Cancer remains the second leading cause of death in the world, mostly due the metastatic spread of tumor cells to distant sites. The molecular mechanisms and factors involved in metastasis have not been fully characterized, which leads to an inability to prevent metastasis. Metastasis is exacerbated not only by tumor- specific signals, but also systemic signals, including hormones and peptides associated with normal pregnancy. Identifying and understanding both the tumor-derived and systemic factors involved in tumor metastasis remains an intense area of research. One such factor is adrenomedullin (AM), which is a multifunctional peptide well-documented as being elevated during human pregnancy and numerous cancers. High AM during cancer is associated with distant metastasis and poor patient prognosis, but the specific mechanisms of AM on metastasis are not well understood. Published reports demonstrates that AM is essential for lymphatic development and has anti-inflammatory properties. We recently showed that high tumor-derived AM is correlated with tumor lymphangiogenesis and metastasis. Therefore, the proposed experiments in this grant will attempt to elucidate i) how tumor-derived AM induces lymphangiogenesis within the tumor microenvironment, ii) how systemic AM dosage during pregnancy alters tumor vascularization and metastasis, and iii) whether systemic AM suppresses immune surveillance.
Specific aim 1 will determine if tumor-derived AM acts indirectly through macrophages to promote lymphangiogenesis. Macrophages will be isolated from AM dosed tumors using magnetic beads and assessed by flow cytometry, immunohistochemistry, and quantitative RT-PCR for changes in macrophage recruitment, reprogramming, and expression of lymphatic-specific growth factors, which would all contribute to the observed lymphangiogenesis.
Specific aim 2 will test if systemic AM alters lymphangiogenesis and/or immune activation, both of which could influence metastasis.
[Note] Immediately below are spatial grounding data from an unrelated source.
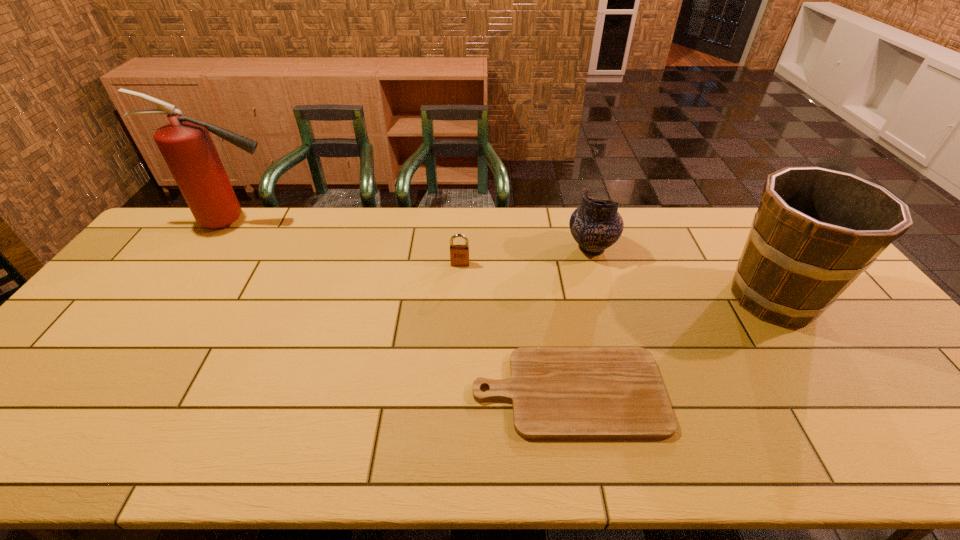 In the image, there is a desktop. Where is `vacant area at the far edge`? vacant area at the far edge is located at coordinates (208, 233).

Where is `vacant region at the near edge of the desktop`? This screenshot has width=960, height=540. vacant region at the near edge of the desktop is located at coordinates (286, 450).

Where is `free spot at the left edge of the desktop`? The image size is (960, 540). free spot at the left edge of the desktop is located at coordinates (131, 321).

Identify the location of free area in between the shortest object and the pottery. This screenshot has height=540, width=960. (580, 320).

This screenshot has width=960, height=540. In order to click on free space that is in between the fourth tallest object and the pottery in this screenshot , I will do `click(526, 256)`.

Identify the location of free space between the tallest object and the chopping board. Image resolution: width=960 pixels, height=540 pixels. (400, 307).

Identify the location of free point between the padlock and the tallest object. This screenshot has height=540, width=960. (347, 242).

I want to click on vacant area that lies between the third tallest object and the leftmost object, so click(412, 235).

Where is `vacant area between the rightmost object and the nearest object`? The height and width of the screenshot is (540, 960). vacant area between the rightmost object and the nearest object is located at coordinates (670, 345).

Labeled tumor cells will be implanted into mice with a genetic dosage of AM. These mice will be characterized for lymphangiogenesis and metastasis using the methods mentioned above. The use of virgin and pregnant mice from each genotype will identify if high systemic AM during pregnancy is important in the reported enhanced metastasis during pregnancy. To assess one component of immune activation, AM-treated natural killer cell's cytokine production and cytotoxicity will be characterized using ELISA and flow cytometry. The completion of these aims will help i) elucidate the local and systemic roles of AM on tumor metastasis, ii) implicate high AM levels during pregnancy as a contributing factor in pregnancy-associated metastases, and iii) further our understanding of AM's roles on innate immunity. Together, this research could further verify the AM signaling system as a pharmacologically-tractable target to reduce tumor metastasis.
The spread, or metastasis, of tumor cells throughout the body is responsible for the majority of cancer-related fatalities, but our understanding of the factors involved in metastasis are limited. Metastasis is enhanced by tumor factors, but also by other factors normally produced by the body, such as factors produced during pregnancy. This research is investigating one such factor that may be essential for metastasis, especially in the context of pregnancy, and this work could ultimately elucidate a new target for blocking tumor metastasis.